What needs to be done: All lines containing the string "this" must be copied from the entries.
§
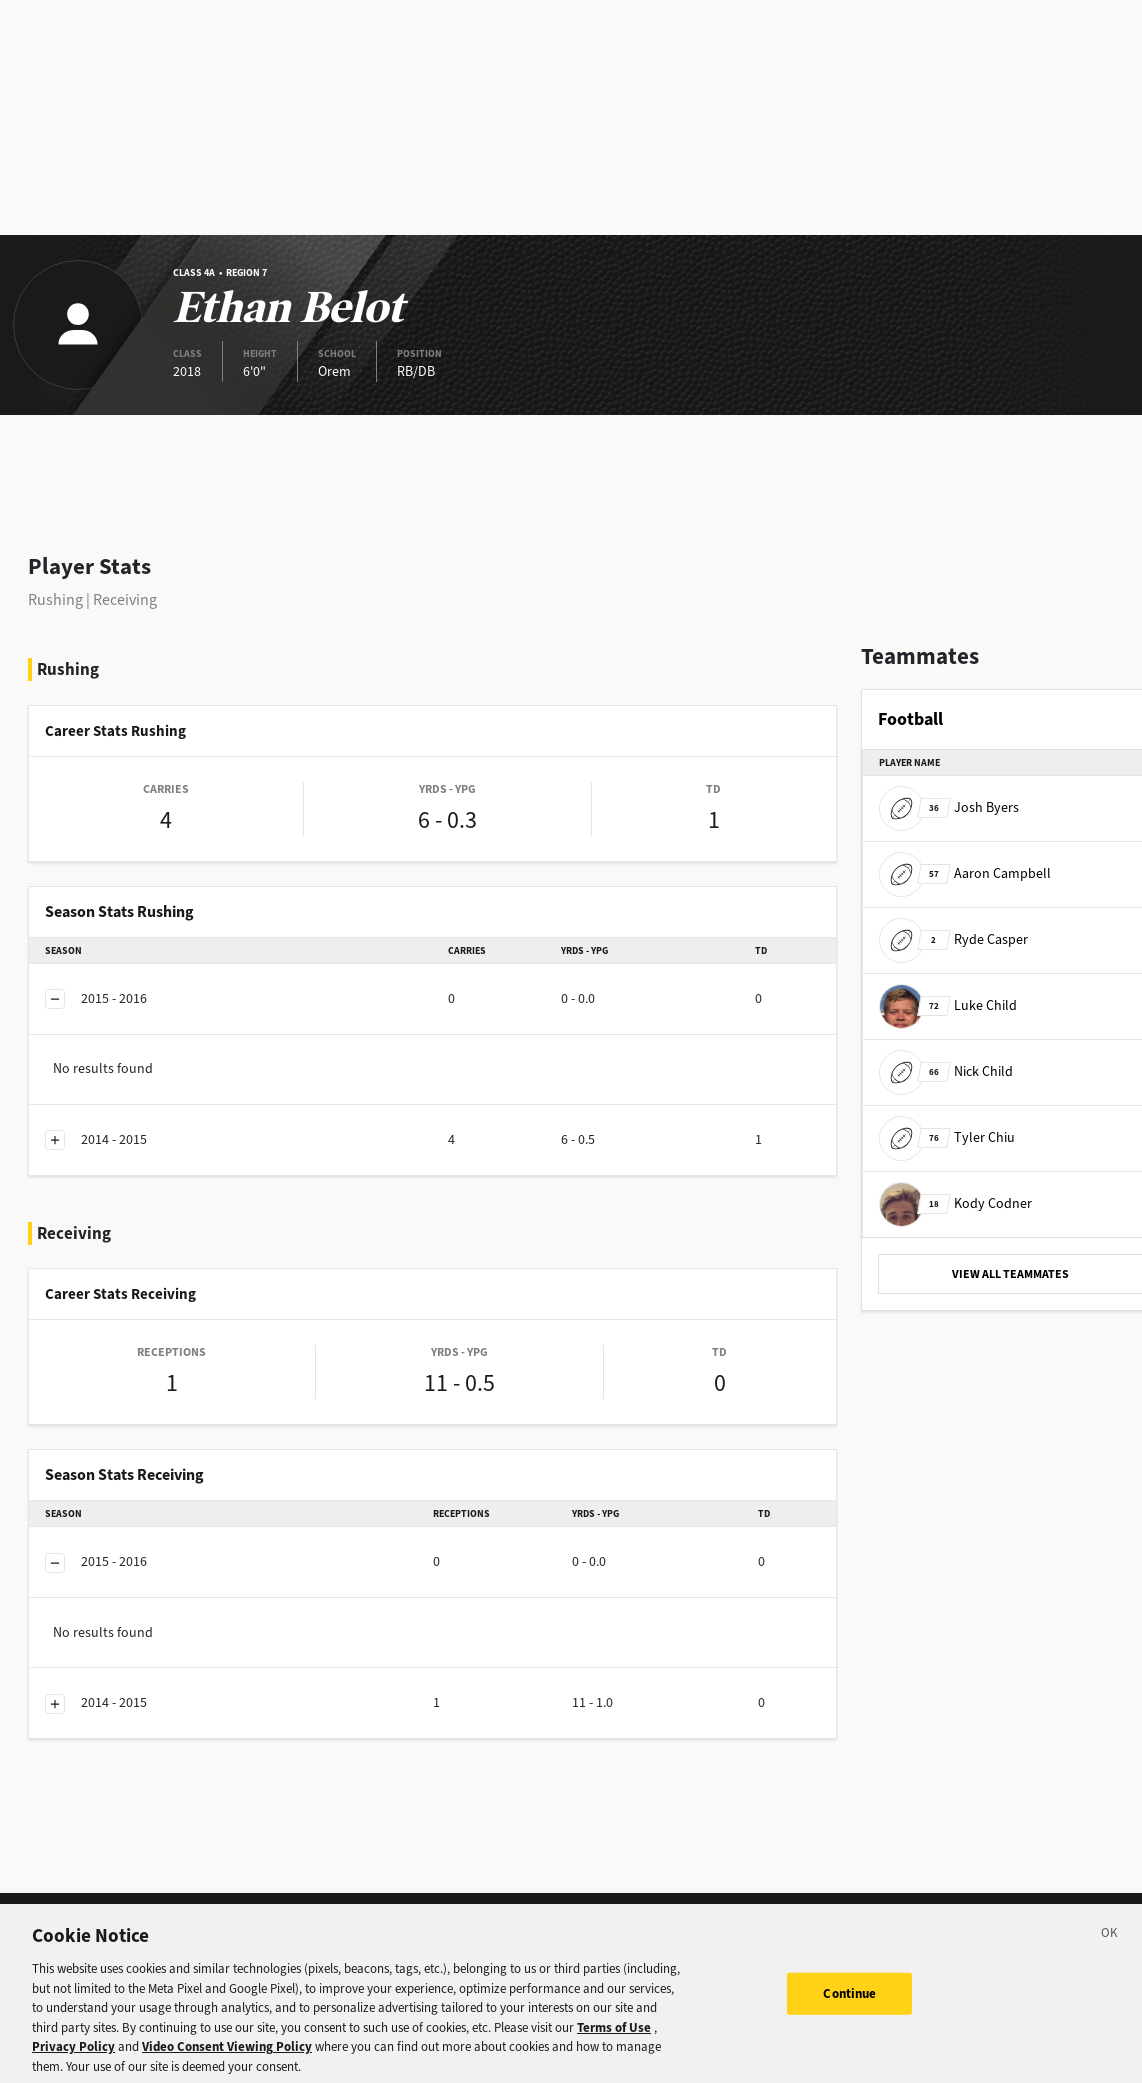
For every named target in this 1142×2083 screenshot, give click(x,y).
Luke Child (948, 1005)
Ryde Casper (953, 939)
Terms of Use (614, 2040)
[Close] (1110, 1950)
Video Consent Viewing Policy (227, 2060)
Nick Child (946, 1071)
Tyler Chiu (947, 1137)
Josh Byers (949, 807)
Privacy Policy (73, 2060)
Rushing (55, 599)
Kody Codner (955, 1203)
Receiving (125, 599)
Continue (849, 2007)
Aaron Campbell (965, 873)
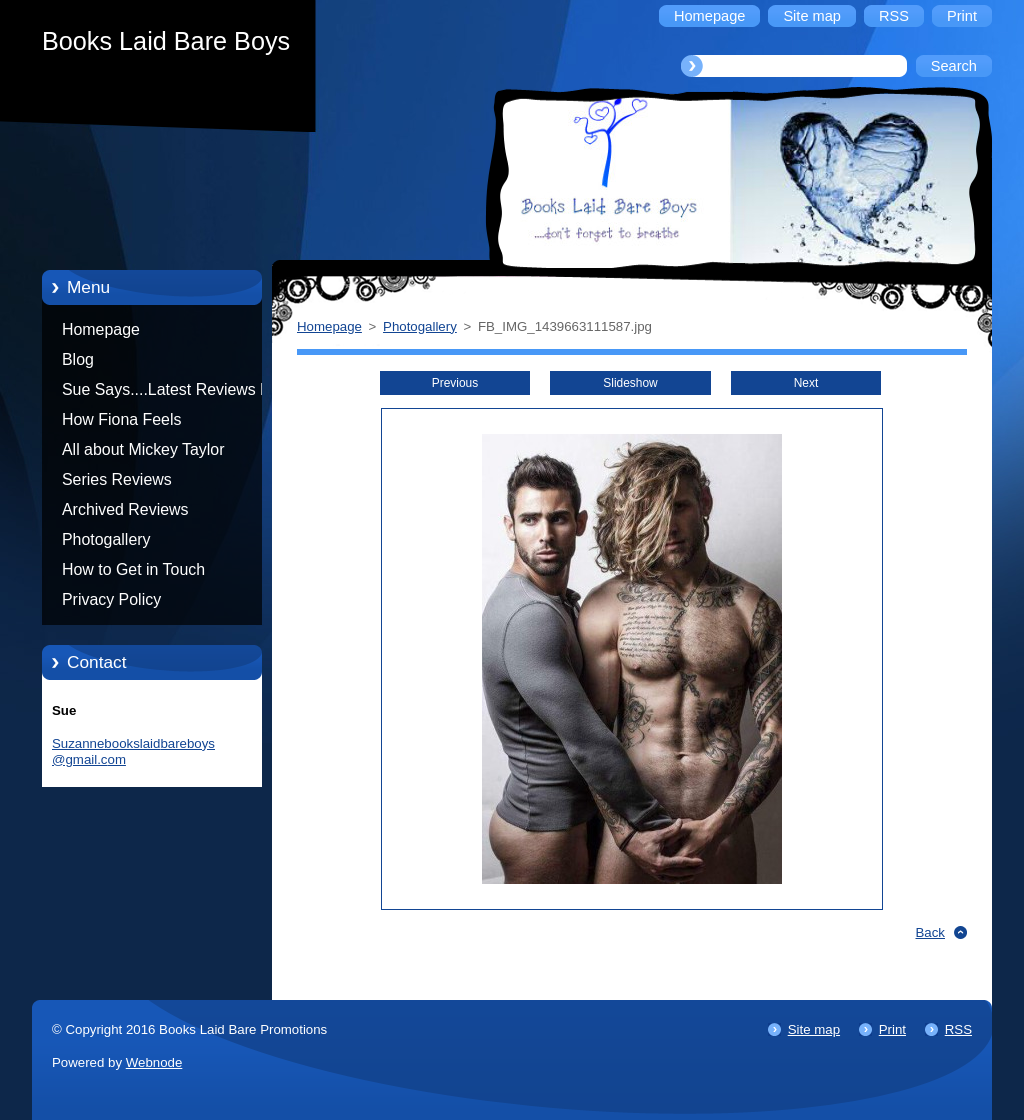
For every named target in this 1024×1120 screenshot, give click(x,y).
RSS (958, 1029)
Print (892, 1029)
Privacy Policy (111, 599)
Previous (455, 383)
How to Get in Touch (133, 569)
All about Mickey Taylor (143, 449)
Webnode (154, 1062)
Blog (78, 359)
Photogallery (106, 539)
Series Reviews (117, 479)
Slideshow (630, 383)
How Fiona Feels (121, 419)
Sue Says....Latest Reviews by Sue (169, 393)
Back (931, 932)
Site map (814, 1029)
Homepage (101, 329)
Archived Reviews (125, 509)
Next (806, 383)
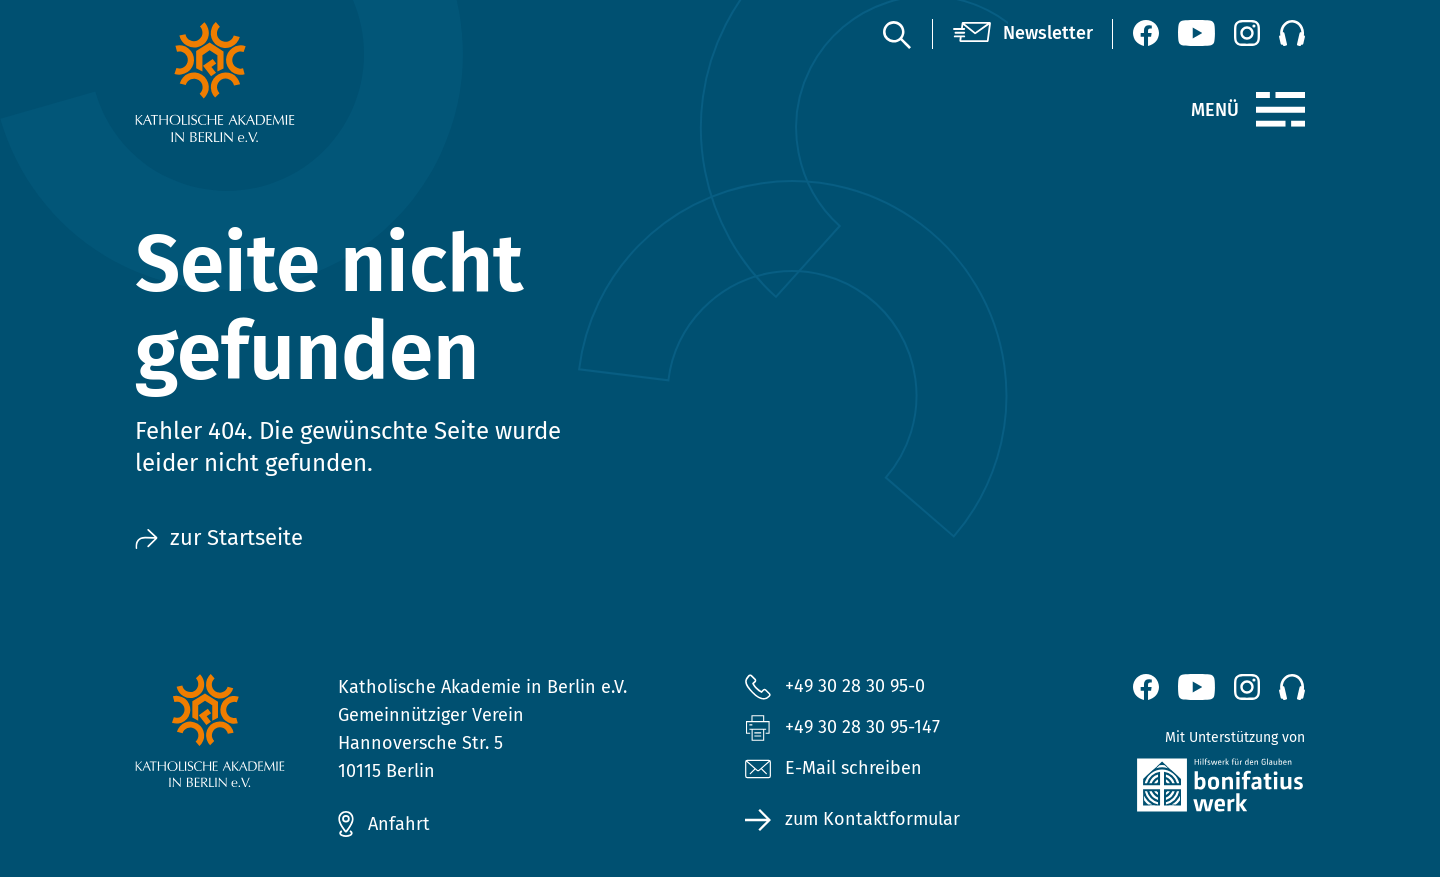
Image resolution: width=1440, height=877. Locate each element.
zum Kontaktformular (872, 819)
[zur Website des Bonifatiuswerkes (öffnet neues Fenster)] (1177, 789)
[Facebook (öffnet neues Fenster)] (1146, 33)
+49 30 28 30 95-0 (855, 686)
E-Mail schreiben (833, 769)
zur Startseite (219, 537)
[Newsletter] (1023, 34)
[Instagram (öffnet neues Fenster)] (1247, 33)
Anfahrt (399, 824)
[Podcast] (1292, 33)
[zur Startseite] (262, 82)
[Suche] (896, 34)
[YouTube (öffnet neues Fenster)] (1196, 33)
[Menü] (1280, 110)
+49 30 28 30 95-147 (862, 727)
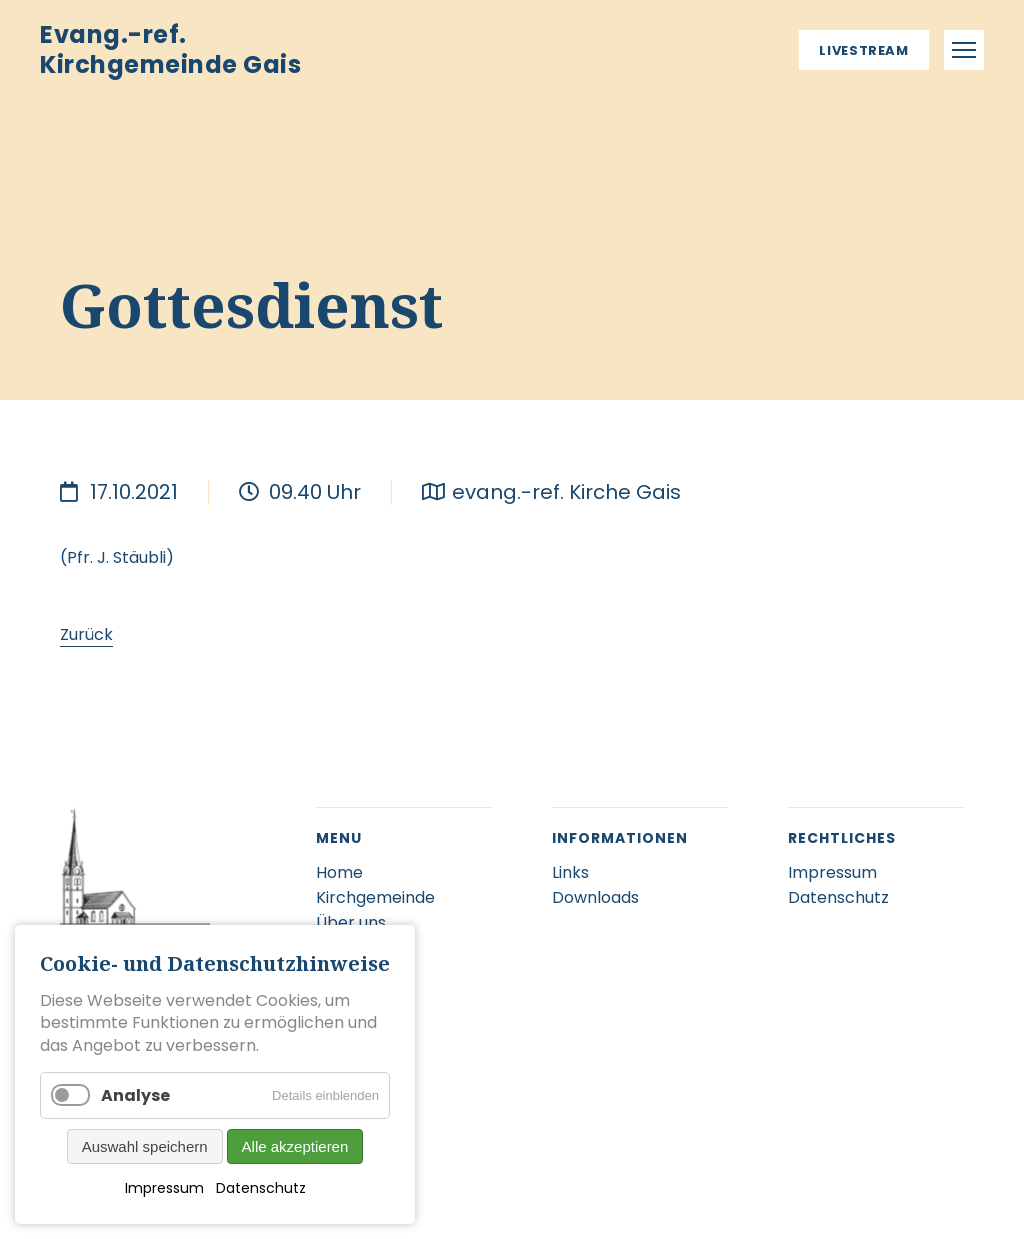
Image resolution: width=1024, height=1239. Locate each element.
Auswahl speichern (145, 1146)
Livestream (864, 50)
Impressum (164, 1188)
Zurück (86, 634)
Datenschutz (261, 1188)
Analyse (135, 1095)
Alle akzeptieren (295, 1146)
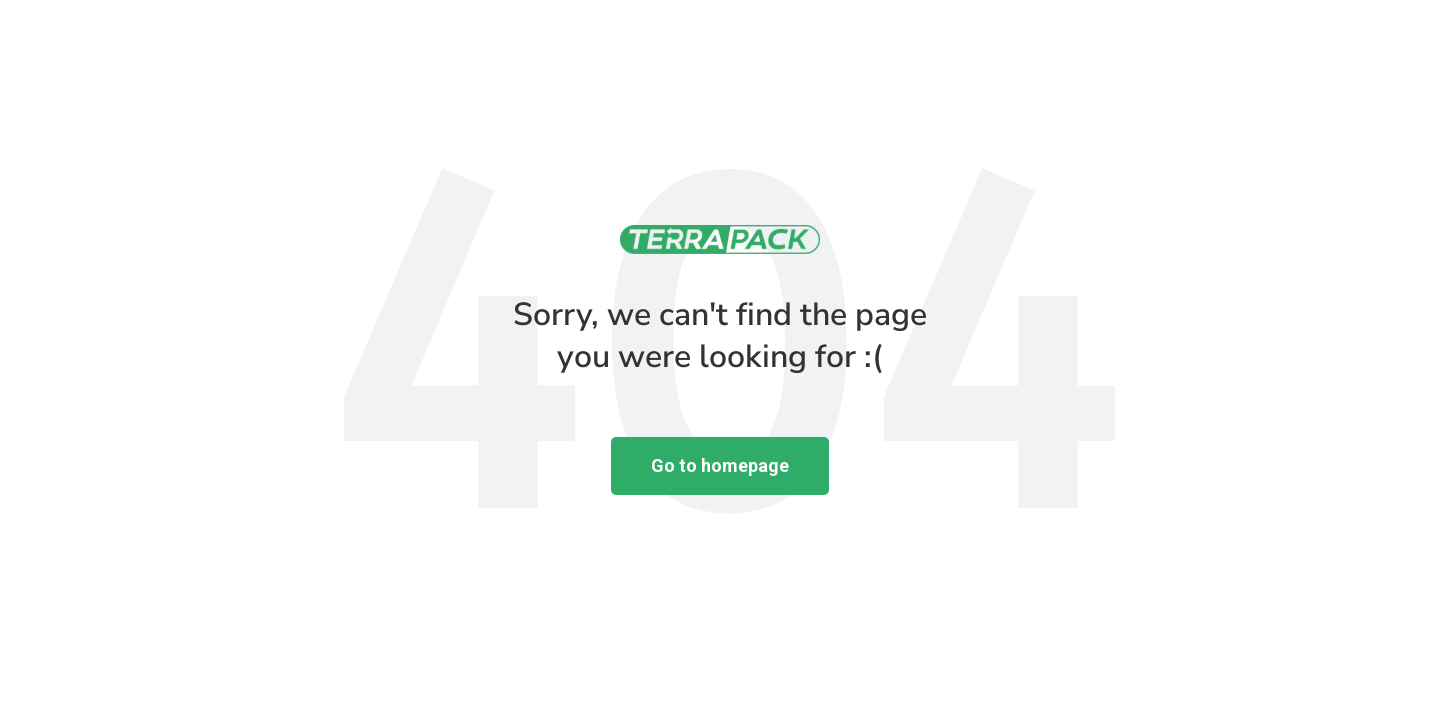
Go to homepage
§
Your response:
For every named target in this 1142×2083 screenshot, give click(x,y).
For every named target in this 1024×1120 screenshot, give click(x,y).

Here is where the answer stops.